Röszke è un paese situato lungo il confine. Poche case, pochi abitanti in giro per le sue strade. A breve distanza, adiacente al filo spinato, c’è un omonimo campo profughi, definito «zona di transito» composto da lunghe file di container grigi tutti uguali che oggi sono completamente vuoti. «Qui ospitavamo i migranti che bloccavamo in territorio ungherese dopo che erano riusciti a superare illegalmente le mura», prosegue Baukò. «Li acciuffavamo lungo di esse oppure nei campi a pochi chilometri da qui mentre si spostavano a piedi. Una volta condotti qui potevano fare domanda di protezione internazionale ed erano liberi di andarsene in ogni momento. Però non sul lato ungherese ma solo dalla parte serba. Non era un campo di prigionia». Un parere, questo, non condiviso dalla Corte di giustizia dell’Unione europea, che nel 2020 ha definito la permanenza dei richiedenti asilo in loco una «detenzione» e ordinato il loro rilascio. Da allora Röszke è stato chiuso, diventando un centro operativo delle forze armate che pattugliano il confine. Invece che essere condotti al suo interno, i migranti intercettati in territorio ungherese vengono rapidamente portati in territorio serbo e consegnati alle locali forze di polizia, che a loro volta li trasferiscono in campi profughi. Dal 2017 al 2024 sono state oltre 400 mila le persone respinte in questo modo.

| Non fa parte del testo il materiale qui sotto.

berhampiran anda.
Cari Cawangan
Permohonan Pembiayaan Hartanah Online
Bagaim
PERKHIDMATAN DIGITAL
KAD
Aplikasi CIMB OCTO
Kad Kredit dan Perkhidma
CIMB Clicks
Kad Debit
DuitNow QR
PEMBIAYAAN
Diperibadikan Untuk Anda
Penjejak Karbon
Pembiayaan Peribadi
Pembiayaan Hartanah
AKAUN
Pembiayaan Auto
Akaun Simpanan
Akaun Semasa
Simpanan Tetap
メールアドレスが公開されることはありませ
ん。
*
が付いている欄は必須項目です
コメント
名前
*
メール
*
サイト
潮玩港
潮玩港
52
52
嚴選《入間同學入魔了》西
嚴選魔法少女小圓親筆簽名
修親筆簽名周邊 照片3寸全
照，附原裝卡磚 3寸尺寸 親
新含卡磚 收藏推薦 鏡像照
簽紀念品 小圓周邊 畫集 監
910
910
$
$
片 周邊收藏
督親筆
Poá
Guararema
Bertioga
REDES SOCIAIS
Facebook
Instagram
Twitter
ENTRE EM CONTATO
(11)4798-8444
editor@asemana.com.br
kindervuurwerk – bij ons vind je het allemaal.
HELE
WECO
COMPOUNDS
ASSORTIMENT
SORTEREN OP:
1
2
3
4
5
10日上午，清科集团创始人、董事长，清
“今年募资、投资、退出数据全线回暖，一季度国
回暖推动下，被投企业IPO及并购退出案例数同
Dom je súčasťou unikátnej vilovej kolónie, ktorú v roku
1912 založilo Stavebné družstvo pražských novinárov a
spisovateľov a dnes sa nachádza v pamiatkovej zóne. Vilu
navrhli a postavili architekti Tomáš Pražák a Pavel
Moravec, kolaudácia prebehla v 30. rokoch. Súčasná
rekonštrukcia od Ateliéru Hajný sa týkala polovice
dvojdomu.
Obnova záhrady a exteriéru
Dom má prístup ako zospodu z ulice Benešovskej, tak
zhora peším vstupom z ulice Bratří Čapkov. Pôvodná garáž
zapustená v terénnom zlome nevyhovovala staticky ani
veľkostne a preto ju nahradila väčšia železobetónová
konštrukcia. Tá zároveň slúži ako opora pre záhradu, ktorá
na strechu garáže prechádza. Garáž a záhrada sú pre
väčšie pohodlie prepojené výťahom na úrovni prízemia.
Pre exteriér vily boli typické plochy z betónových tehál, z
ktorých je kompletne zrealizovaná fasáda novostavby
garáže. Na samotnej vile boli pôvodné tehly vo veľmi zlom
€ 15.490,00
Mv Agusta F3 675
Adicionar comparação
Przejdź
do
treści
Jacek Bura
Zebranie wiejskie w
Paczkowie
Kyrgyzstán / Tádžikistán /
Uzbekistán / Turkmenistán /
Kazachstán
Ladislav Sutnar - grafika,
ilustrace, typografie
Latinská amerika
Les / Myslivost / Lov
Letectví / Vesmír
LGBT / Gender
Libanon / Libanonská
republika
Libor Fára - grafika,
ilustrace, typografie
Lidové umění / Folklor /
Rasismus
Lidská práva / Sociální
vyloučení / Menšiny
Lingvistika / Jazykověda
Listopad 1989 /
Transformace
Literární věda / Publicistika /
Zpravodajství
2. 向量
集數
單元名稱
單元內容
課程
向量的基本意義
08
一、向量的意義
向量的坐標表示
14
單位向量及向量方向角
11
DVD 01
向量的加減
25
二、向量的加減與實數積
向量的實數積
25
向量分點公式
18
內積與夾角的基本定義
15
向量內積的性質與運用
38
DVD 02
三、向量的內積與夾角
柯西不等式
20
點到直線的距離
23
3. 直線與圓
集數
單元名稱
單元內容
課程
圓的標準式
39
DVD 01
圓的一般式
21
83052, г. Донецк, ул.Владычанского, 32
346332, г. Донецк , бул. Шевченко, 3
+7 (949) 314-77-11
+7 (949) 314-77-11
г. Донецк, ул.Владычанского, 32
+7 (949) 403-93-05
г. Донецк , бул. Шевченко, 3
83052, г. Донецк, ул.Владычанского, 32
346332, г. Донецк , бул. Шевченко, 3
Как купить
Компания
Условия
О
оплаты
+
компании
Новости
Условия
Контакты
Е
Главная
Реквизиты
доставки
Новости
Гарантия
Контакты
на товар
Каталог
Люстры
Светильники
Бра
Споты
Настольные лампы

Poche migliaia in quattro mesi

Rispetto a dieci anni fa i numeri di coloro che tentano di entrare nella UE tramite questa rotta sono decisamente calati. Frontex, l’Agenzia europea della guardia di frontiera e costiera, ha registrato nei primi quattro mesi di quest’anno 3.093 attraversamenti illeciti dei confini europei lungo la rotta balcanica, ovvero lungo i confini di Ungheria, Croazia, Romania e Bulgaria. Un numero minimo rispetto alle diverse decine di migliaia di pochi anni fa. Le crescenti difficoltà a entrare illegalmente in Europa legate alla militarizzazione dei confini dell’Unione europea, tra cui quello ungherese, sembrano avere disincentivato le migrazioni individuali o spontanee. Il superamento degli ostacoli richiede ora una buona organizzazione logistica. Per questo stanno fiorendo le organizzazioni criminali di trafficanti che gestiscono lo spostamento clandestino di esseri umani.

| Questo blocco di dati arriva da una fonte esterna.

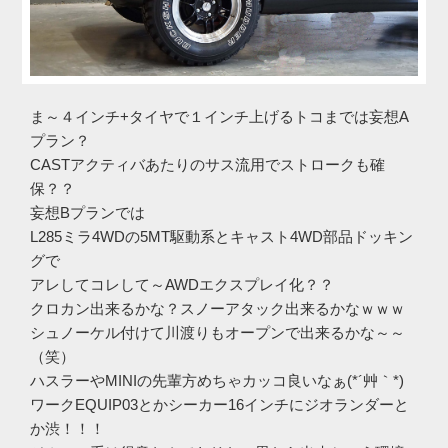
ま～４インチ+タイヤで１インチ上げるトコまでは妄想A
プラン？
CASTアクティバあたりのサス流用でストロークも確
保？？
妄想Bプランでは
L285ミラ4WDの5MT駆動系とキャスト4WD部品ドッキン
グで
アレしてコレして～AWDエクスプレイ化？？
クロカン出来るかな？スノーアタック出来るかなｗｗｗ
シュノーケル付けて川渡りもオープンで出来るかな～～
（笑）
ハスラーやMINIの先輩方めちゃカッコ良いなぁ(*´艸｀*)
ワークEQUIP03とかシーカー16インチにジオランダーと
か渋！！！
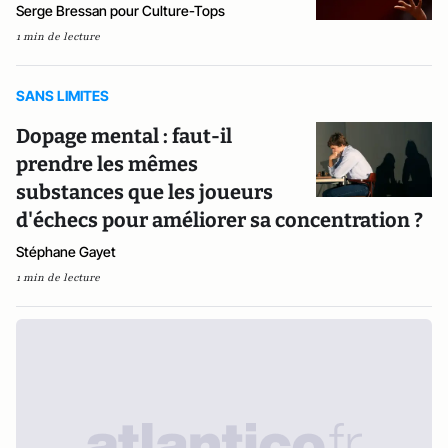
Serge Bressan pour Culture-Tops
1 min de lecture
SANS LIMITES
Dopage mental : faut-il
prendre les mêmes
substances que les joueurs
d'échecs pour améliorer sa concentration ?
Stéphane Gayet
1 min de lecture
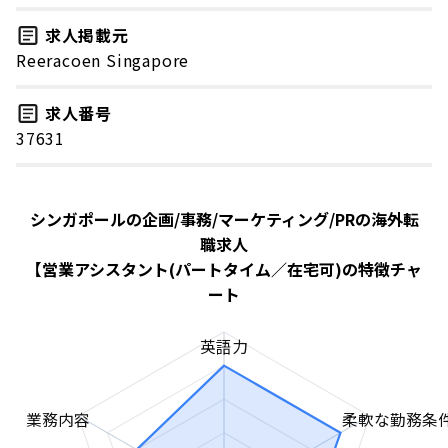
求人掲載元
Reeracoen Singapore
求人番号
37631
シンガポールの企画/事務/マーケティング/PRの海外転
職求人
【営業アシスタント(パートタイム／在宅可)の特徴チャ
ート
英語力
業務内容
柔軟な勤務条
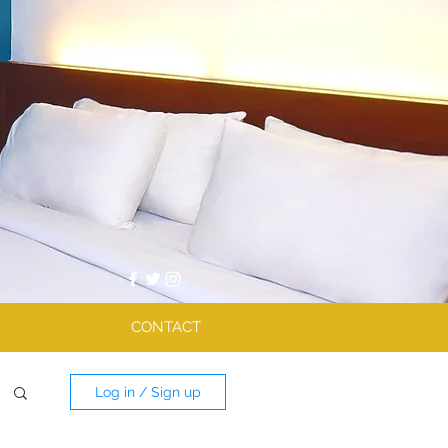
CONTACT
Log in / Sign up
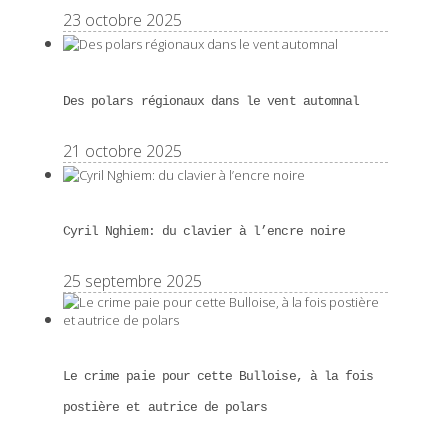
23 octobre 2025
Des polars régionaux dans le vent automnal
21 octobre 2025
Cyril Nghiem: du clavier à l’encre noire
25 septembre 2025
Le crime paie pour cette Bulloise, à la fois
postière et autrice de polars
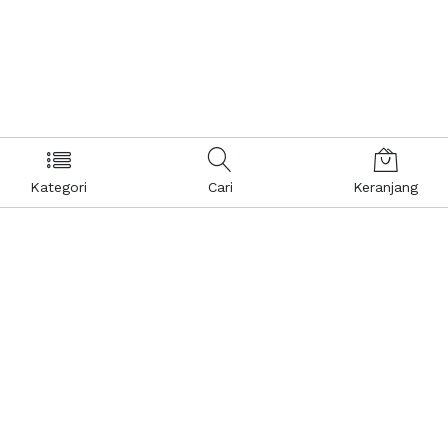
Kategori
Cari
Keranjang
Layanan Pelanggan
Kebijakan & Privasi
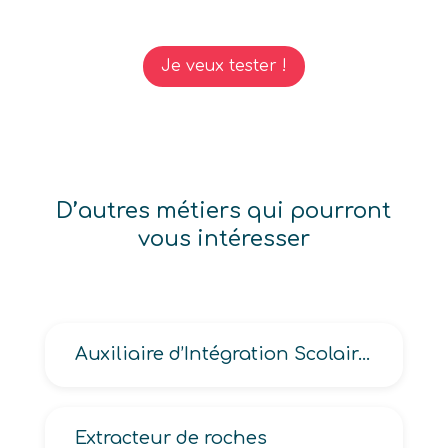
Je veux tester !
D’autres métiers qui pourront
vous intéresser
Auxiliaire d’Intégration Scolaire -AIS-
Extracteur de roches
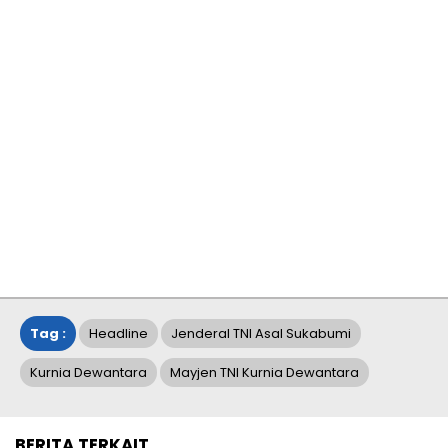
Tag :
Headline
Jenderal TNI Asal Sukabumi
Kurnia Dewantara
Mayjen TNI Kurnia Dewantara
BERITA TERKAIT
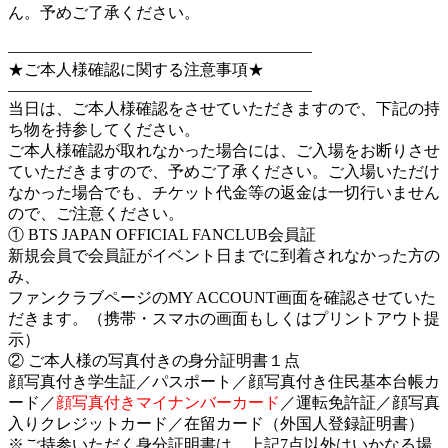
ん。予めご了承ください。
———————————————————
★ご本人様確認に関する注意事項★
———————————————————
当日は、ご本人様確認をさせていただきますので、下記の持
ち物を持参してください。
ご本人様確認が取れなかった場合には、ご入場をお断りさせ
ていただきますので、予めご了承ください。ご入場いただけ
なかった場合でも、チケット代金等の返金は一切行いません
ので、ご注意ください。
① BTS JAPAN OFFICIAL FANCLUB会員証
新規会員で会員証がイベント日までに到着されなかった方の
み、
ファンクラブページのMY ACCOUNT画面を確認させていた
だきます。（携帯・スマホの画面もしくはプリントアウト提
示）
② ご本人様の写真付きの身分証明書１点
顔写真付き学生証／パスポート／顔写真付き住民基本台帳カ
ード／
顔写真付きマイナンバーカード
／運転免許証／顔写真
入りクレジットカード／在留カード（外国人登録証明書）
※ご持参いただく身分証明書は、上記7点以外はいかなる場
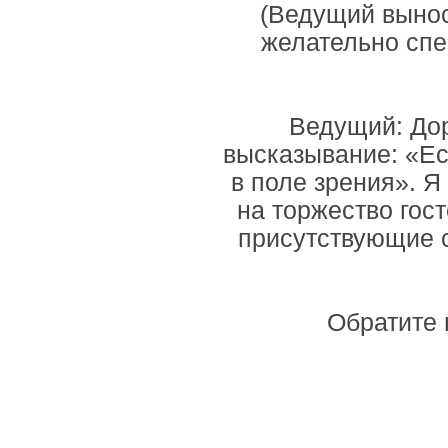
(Ведущий вынос
желательно спе
Ведущий: Дор
высказывание: «Ес
в поле зрения». Я
на торжество госте
присутствующие 
Обратите 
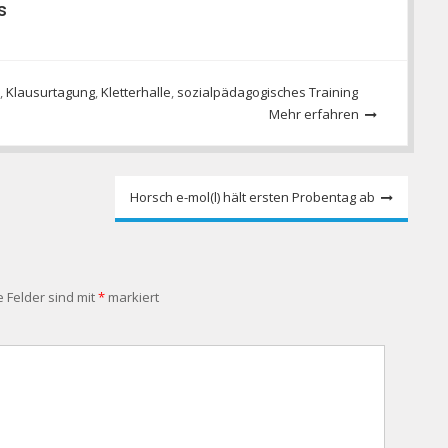
s
,
Klausurtagung
,
Kletterhalle
,
sozialpädagogisches Training
Mehr erfahren
Horsch e-mol(l) hält ersten Probentag ab
e Felder sind mit
*
markiert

Di fianco ai container di Röszke giacciono le carcasse di automobili e mezzi blindati delle forze armate ungheresi. Alcuni sono ammaccati e impolverati, molti hanno i vetri sfondati, distrutti durante gli scontri con i migranti che tentavano di oltrepassare il muro. «Riceviamo costantemente delle segnalazioni di tentativo di superamento del muro» racconta Baukò «quando arriviamo sul luogo ci scontriamo spesso con i migranti che cercano di sfondare». Chi tenta di superare il muro lo fa generalmente scavando delle buche sotterranee, sfondando una parte della parete o forandola con delle cesoie, oppure scavalcandola con delle lunghe scale. «Non si tratta quasi più di casi individuali si tratta invece di persone supportate dalle organizzazioni criminali attrezzate e pronte a scontrarsi fisicamente con noi per farci arretrare ed entrare nella UE. Parecchi nostri uomini sono rimasti feriti, seppur mai in forma grave». La maggior parte di coloro contro cui si scontrano, raccontano gli agenti, sono siriani e afgani, non mancano però nemmeno i turchi e i curdi. Il contrasto all’immigrazione clandestina, concludono, non passa più solo attraverso le barriere fisiche ma anche dalle attività di intelligence contro la criminalità organizzata.